START Data records
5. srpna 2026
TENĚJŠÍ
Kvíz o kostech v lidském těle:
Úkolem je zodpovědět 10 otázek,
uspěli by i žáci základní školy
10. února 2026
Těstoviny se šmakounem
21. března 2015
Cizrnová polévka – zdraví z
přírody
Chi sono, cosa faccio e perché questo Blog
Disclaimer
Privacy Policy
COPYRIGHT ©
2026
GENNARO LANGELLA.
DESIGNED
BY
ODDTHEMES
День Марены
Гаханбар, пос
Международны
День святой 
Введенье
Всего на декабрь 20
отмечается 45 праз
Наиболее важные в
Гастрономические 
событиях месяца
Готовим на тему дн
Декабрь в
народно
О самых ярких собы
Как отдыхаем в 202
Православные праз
END Data records
• [Problem to work on]: Search the entries for "праз" and copy out each line that has it.

• [Result]:
отмечается 45 праз
Православные праз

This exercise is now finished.